:: EXERCISE MATERIAL

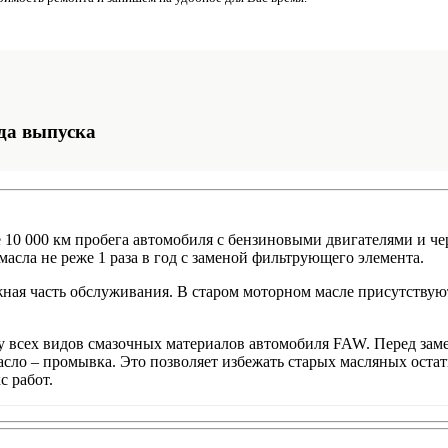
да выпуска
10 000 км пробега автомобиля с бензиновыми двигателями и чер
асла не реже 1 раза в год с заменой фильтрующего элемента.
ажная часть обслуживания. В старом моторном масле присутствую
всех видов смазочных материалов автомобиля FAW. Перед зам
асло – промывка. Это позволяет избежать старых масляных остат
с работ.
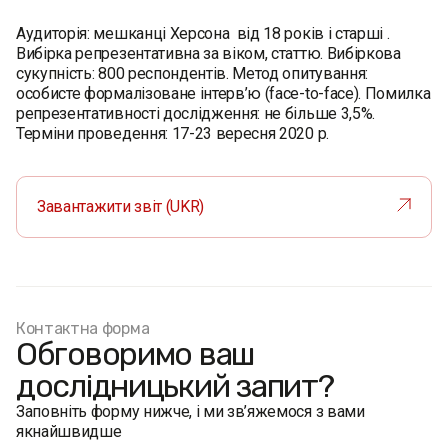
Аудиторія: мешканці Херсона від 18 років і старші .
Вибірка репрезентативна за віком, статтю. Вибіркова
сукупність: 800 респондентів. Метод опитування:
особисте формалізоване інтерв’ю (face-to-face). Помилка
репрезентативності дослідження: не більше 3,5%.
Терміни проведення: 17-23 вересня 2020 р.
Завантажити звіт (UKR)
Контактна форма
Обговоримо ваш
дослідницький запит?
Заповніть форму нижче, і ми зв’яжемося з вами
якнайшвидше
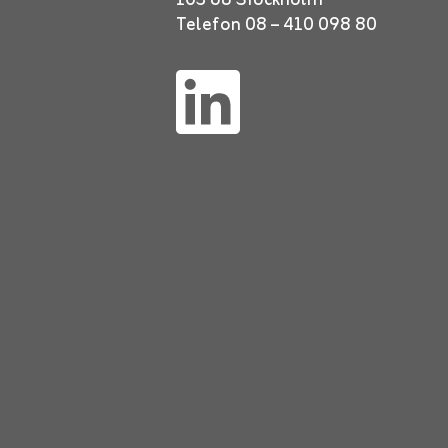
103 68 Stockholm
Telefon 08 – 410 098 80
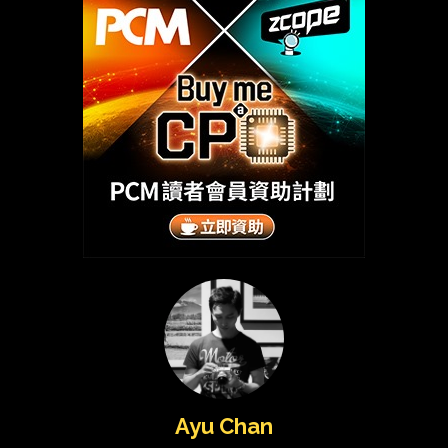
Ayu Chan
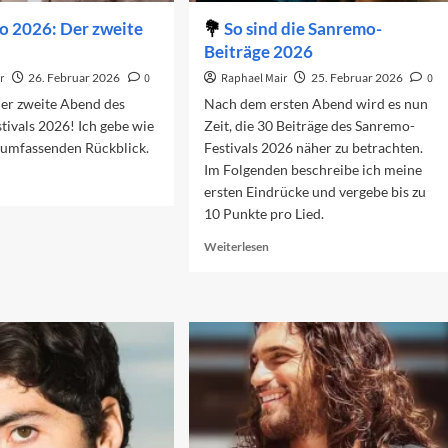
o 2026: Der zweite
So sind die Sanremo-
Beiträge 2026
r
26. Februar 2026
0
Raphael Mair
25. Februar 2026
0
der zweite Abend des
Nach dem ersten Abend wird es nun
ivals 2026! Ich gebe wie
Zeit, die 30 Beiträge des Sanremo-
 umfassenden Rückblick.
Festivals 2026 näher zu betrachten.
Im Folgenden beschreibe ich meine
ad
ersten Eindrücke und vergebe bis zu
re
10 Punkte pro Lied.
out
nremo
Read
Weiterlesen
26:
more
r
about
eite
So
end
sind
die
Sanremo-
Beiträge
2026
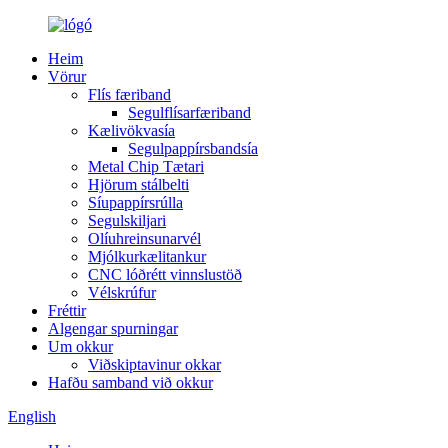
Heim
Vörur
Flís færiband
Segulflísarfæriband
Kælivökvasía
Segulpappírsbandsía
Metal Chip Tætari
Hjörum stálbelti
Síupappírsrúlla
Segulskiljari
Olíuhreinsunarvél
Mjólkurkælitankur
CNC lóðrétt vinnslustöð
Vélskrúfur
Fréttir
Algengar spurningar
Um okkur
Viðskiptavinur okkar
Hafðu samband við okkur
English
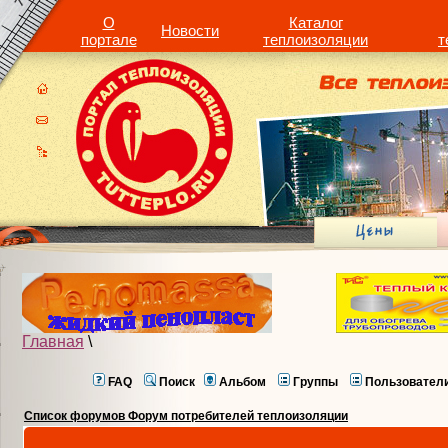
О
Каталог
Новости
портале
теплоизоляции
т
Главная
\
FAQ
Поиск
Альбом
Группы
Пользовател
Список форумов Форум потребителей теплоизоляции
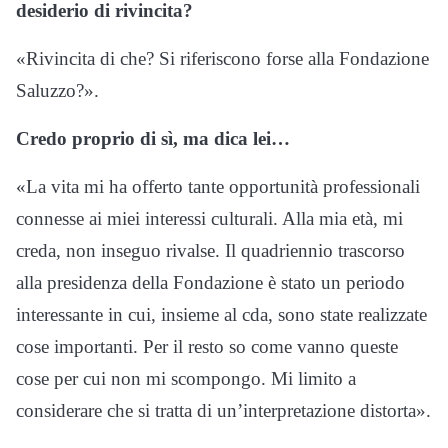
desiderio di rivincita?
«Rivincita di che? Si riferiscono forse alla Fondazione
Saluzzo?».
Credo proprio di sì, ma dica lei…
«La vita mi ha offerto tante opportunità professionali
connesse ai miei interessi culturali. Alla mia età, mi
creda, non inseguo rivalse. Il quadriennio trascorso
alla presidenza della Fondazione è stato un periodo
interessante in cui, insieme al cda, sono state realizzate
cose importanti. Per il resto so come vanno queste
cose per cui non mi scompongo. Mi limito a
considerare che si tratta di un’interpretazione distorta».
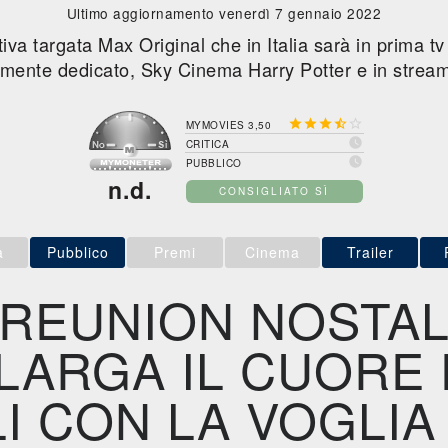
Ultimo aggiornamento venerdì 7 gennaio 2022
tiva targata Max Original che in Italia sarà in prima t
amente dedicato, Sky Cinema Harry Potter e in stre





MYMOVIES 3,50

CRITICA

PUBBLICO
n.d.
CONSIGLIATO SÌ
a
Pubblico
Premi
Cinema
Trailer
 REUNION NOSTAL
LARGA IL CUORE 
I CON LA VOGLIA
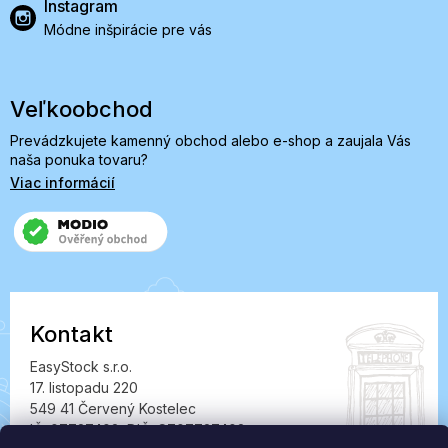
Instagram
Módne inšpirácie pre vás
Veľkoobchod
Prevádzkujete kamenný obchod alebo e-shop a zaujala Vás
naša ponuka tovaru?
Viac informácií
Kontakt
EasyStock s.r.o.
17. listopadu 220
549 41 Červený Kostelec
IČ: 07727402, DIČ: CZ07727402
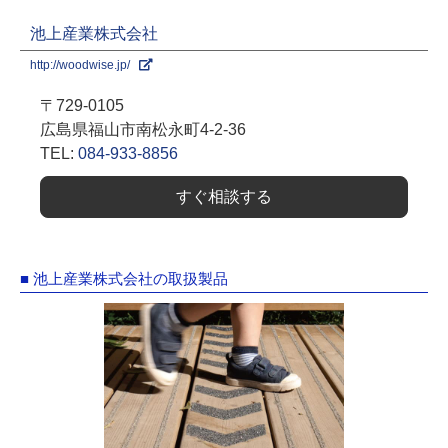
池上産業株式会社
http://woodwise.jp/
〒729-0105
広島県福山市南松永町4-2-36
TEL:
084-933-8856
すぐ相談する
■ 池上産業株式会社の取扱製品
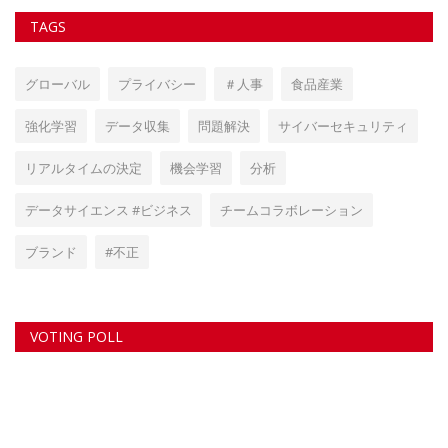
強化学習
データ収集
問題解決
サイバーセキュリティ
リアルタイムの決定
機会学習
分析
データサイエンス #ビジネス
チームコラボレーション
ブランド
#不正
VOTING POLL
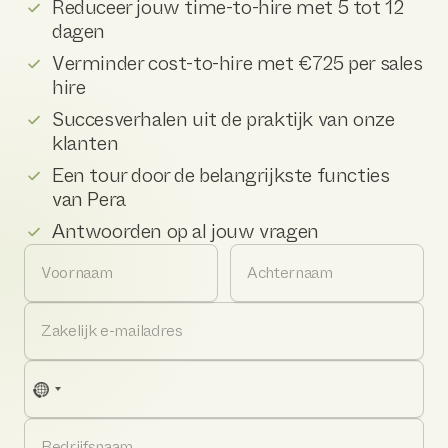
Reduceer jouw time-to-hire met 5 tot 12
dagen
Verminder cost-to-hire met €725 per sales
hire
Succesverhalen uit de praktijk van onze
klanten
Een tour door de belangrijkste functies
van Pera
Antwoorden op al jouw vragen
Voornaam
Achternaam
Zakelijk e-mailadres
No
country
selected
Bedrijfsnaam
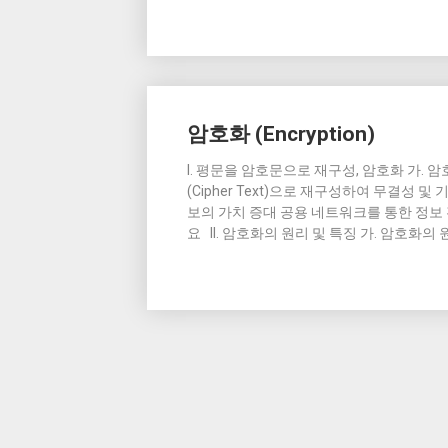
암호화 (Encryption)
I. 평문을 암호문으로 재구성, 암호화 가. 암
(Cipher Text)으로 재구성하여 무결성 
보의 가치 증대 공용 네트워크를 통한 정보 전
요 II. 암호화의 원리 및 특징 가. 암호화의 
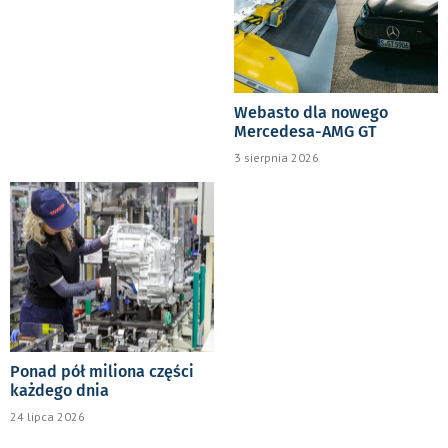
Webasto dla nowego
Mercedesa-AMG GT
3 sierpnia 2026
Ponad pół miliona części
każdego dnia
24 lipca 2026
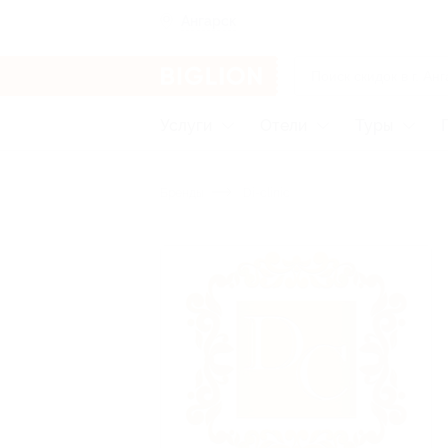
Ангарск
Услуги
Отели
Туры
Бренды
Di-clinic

::::

* [PROBLEM REQUIREMENTS]:
Find and copy each line of the material that holds the word "автомобиля".

* [EXPECTED OUTPUT]:
10 000 км пробега автомобиля с бензиновыми двигателями и чер
всех видов смазочных материалов автомобиля FAW. Перед зам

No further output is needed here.